In the final session, participants built on the above-mentioned findings to develop a set of practical recommendations and technical-level strategies intended to respond to the dilemmas related to operating in de-escalation zones, besieged and other hard to reach areas.


Technical-level recommendations

  • Humanitarian organizations should enhance consultation technical-level programming. Information on needs within besieged and other hard to reach areas are usually scarce, hence information-sharing between different actors helps bridge the information gap.
  • Invest in situational analysis and early proactive engagement with non-traditional parties that have influence over the humanitarian situation (the ‘real power brokers’) in hard to reach areas. Coalition-building between humanitarian organizations and collective advocacy is recommended to sensitize powerbrokers on assistance and protection concerns.
  • Invest in innovative tools and methods to monitor aid delivery and impact for hard to reach areas and remote control management
  • Siege warfare is by essence a tactic based on discrimination, and hence principled humanitarian programming within these zones is near impossible. Humanitarians should work with the logic of limiting compromise on principles, and finding pragmatic solutions to mitigate instrumentalization and diversion.
  • Continuously monitor and document diversion of aid, through documentation of prices and tax system in place by besieging parties.
  • Invest in civil-military cooperation for humanitarian assistance and engage with different military actors (i.e Russia, Turkey, Iran) to understand the siege dynamics, in order to appropriately set programming standards.
  • Mass-evacuations consistently amount to forced displacement. Humanitarians should accordingly plan their participation and anticipate inevitable protection concerns.
  • Create standardized operating procedures and minimum standards for evacuations at the beginning of the conflict. Humanitarians should find ways to maintain access to evacuees throughout the process.


Negotiation-level recommendations

  • Define clear red line within humanitarian organizations and with stakeholders about the level of diversion of aid.
  • Working with local communities to assess humanitarian needs, and not solely with besieging parties, is recommended to mitigate diversion and instrumentalization of aid.¨
  • Mass evacuations are an integral part of siege warfare. In case of a decision to participate in a mass evacuation, humanitarian organizations should seize it as an opportunity to continue negotiation for access of staff throughout the evacuation process.
  • Advocate for the unconditional evacuation of people out of besieged and hard to reach areas for medical purposes, and sensitize belligerents on the lack of medical response capacities within the zones.
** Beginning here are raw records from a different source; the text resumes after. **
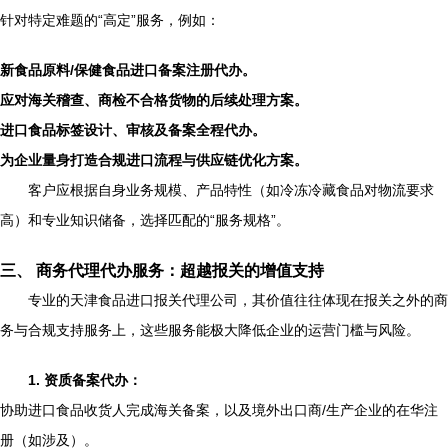
针对特定难题的“高定”服务，例如：
新食品原料/保健食品进口备案注册代办。
应对海关稽查、商检不合格货物的后续处理方案。
进口食品标签设计、审核及备案全程代办。
为企业量身打造合规进口流程与供应链优化方案。
客户应根据自身业务规模、产品特性（如冷冻冷藏食品对物流要求
高）和专业知识储备，选择匹配的“服务规格”。
三、 商务代理代办服务：超越报关的增值支持
专业的天津食品进口报关代理公司，其价值往往体现在报关之外的商
务与合规支持服务上，这些服务能极大降低企业的运营门槛与风险。
1. 资质备案代办：
协助进口食品收货人完成海关备案，以及境外出口商/生产企业的在华注
册（如涉及）。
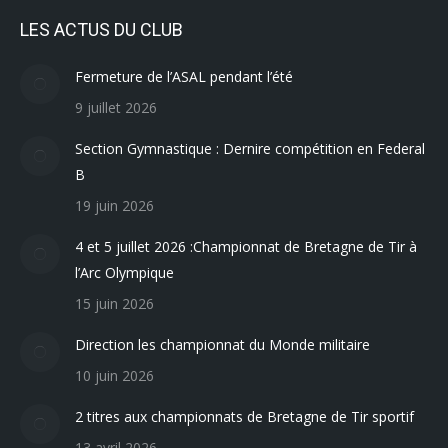
LES ACTUS DU CLUB
Fermeture de l’ASAL pendant l’été
9 juillet 2026
Section Gymnastique : Dernire compétition en Federal
B
19 juin 2026
4 et 5 juillet 2026 :Championnat de Bretagne de Tir à
l’Arc Olympique
15 juin 2026
Direction les championnat du Monde militaire
10 juin 2026
2 titres aux championnats de Bretagne de Tir sportif
13 avril 2026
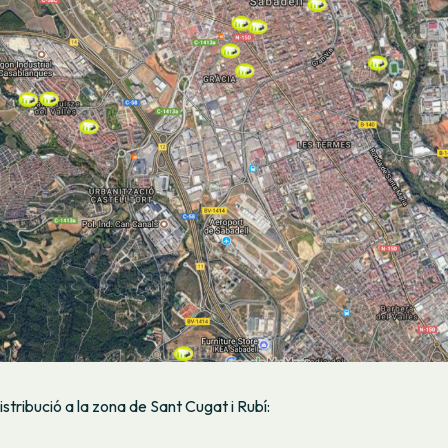
stribució a la zona de Sant Cugat i Rubí:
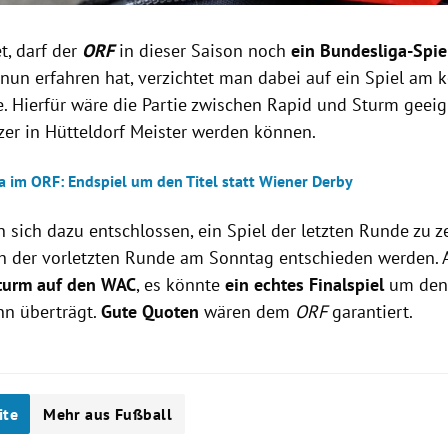
t, darf der
ORF
in dieser Saison noch
ein Bundesliga-Spie
nun erfahren hat, verzichtet man dabei auf ein Spiel a
 Hierfür wäre die Partie zwischen Rapid und Sturm geei
azer in Hütteldorf Meister werden können.
a im ORF: Endspiel um den Titel statt Wiener Derby
 sich dazu entschlossen, ein Spiel der letzten Runde zu z
ch der vorletzten Runde am Sonntag entschieden werden. A
urm auf den WAC
, es könnte
ein echtes Finalspiel
um den 
n überträgt.
Gute Quoten
wären dem
ORF
garantiert.
ite
Mehr aus Fußball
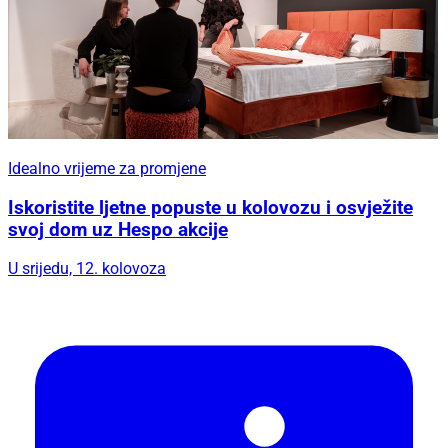
Idealno vrijeme za promjene
Iskoristite ljetne popuste u kolovozu i osvježite
svoj dom uz Hespo akcije
U srijedu, 12. kolovoza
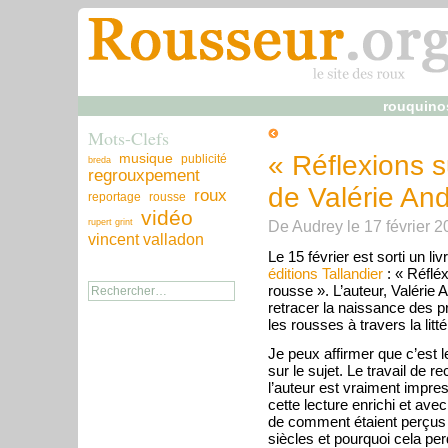
rouquino
Mots-Clefs
musique
« Réflexions s
publicité
breda
regrouxpement
de Valérie An
roux
reportage
rousse
vidéo
De
Audrey
le
17 février 
rupert grint
vincent valladon
Le 15 février est sorti un l
éditions Tallandier
: « Réfléx
rousse ». L’auteur, Valérie 
retracer la naissance des pr
les rousses à travers la litté
Je peux affirmer que c’est l
sur le sujet. Le travail de r
l’auteur est vraiment impre
cette lecture enrichi et ave
de comment étaient perçus l
siècles et pourquoi cela pe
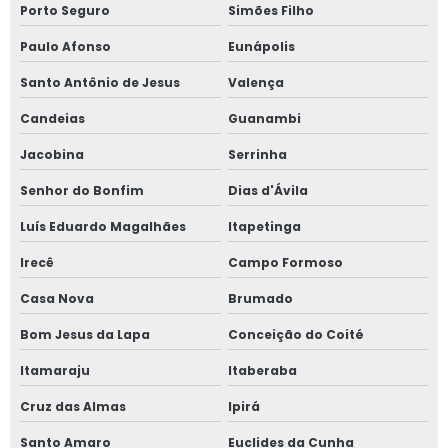
Porto Seguro
Simões Filho
Paulo Afonso
Eunápolis
Santo Antônio de Jesus
Valença
Candeias
Guanambi
Jacobina
Serrinha
Senhor do Bonfim
Dias d'Ávila
Luís Eduardo Magalhães
Itapetinga
Irecê
Campo Formoso
Casa Nova
Brumado
Bom Jesus da Lapa
Conceição do Coité
Itamaraju
Itaberaba
Cruz das Almas
Ipirá
Santo Amaro
Euclides da Cunha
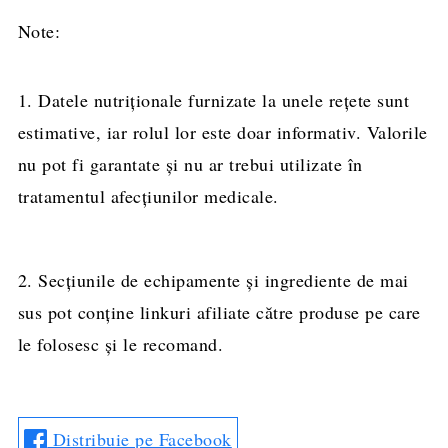
Note:
1. Datele nutriționale furnizate la unele rețete sunt
estimative, iar rolul lor este doar informativ. Valorile
nu pot fi garantate și nu ar trebui utilizate în
tratamentul afecțiunilor medicale.
2. Secțiunile de echipamente și ingrediente de mai
sus pot conține linkuri afiliate către produse pe care
le folosesc și le recomand.
Distribuie pe Facebook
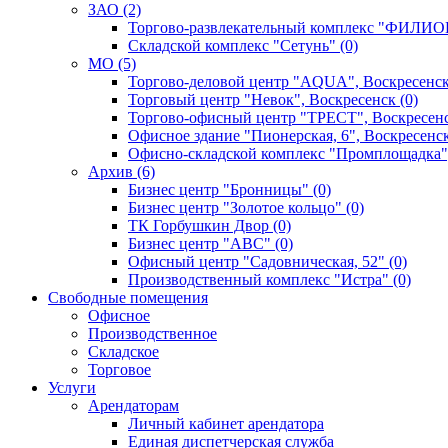
ЗАО (2)
Торгово-развлекательный комплекс "ФИЛИОН
Складской комплекс "Сетунь" (0)
MO (5)
Торгово-деловой центр "AQUA", Воскресенск
Торговый центр "Невок", Воскресенск (0)
Торгово-офисный центр "ТРЕСТ", Воскресенс
Офисное здание "Пионерская, 6", Воскресенск
Офисно-складской комплекс "Промплощадка",
Архив (6)
Бизнес центр "Бронницы" (0)
Бизнес центр "Золотое кольцо" (0)
ТК Горбушкин Двор (0)
Бизнес центр "АВС" (0)
Офисный центр "Садовническая, 52" (0)
Производственный комплекс "Истра" (0)
Свободные помещения
Офисное
Производственное
Складское
Торговое
Услуги
Арендаторам
Личный кабинет арендатора
Единая диспетчерская служба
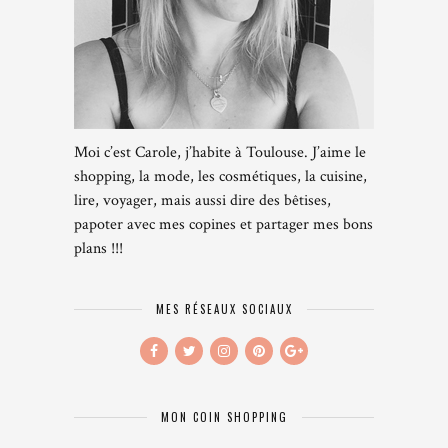
Moi c’est Carole, j’habite à Toulouse. J’aime le
shopping, la mode, les cosmétiques, la cuisine,
lire, voyager, mais aussi dire des bêtises,
papoter avec mes copines et partager mes bons
plans !!!
MES RÉSEAUX SOCIAUX
MON COIN SHOPPING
Diplomatic-level recommendations

  • Participating in diplomatic and political talks to reiterate IHL and humanitarian language so as to balance and mitigate the risks of dominating counter-terrorism rhetoric. Establishing a collective humanitarian position is beneficial.
  • As the de-escalation agreement was built around a narrative of ‘safe returns’, it is important for humanitarian organizations to continue advocating to maintain asylum space.
  • Engaging donors on pre-positioning strategies, to secure the necessary resources for full-fledged humanitarian programming ahead of a siege’s implementation.
  • Work on controlling the narrative on de-escalation by reporting on the situation on the ground and ‘calling things what they are.’

[1] The event brought together field practitioners from organizations including ICRC, MSF, OCHA, UNHCR, HI, and policy experts specializing on Syrian affairs from Carnegie Endowment and Sciences PO CERI.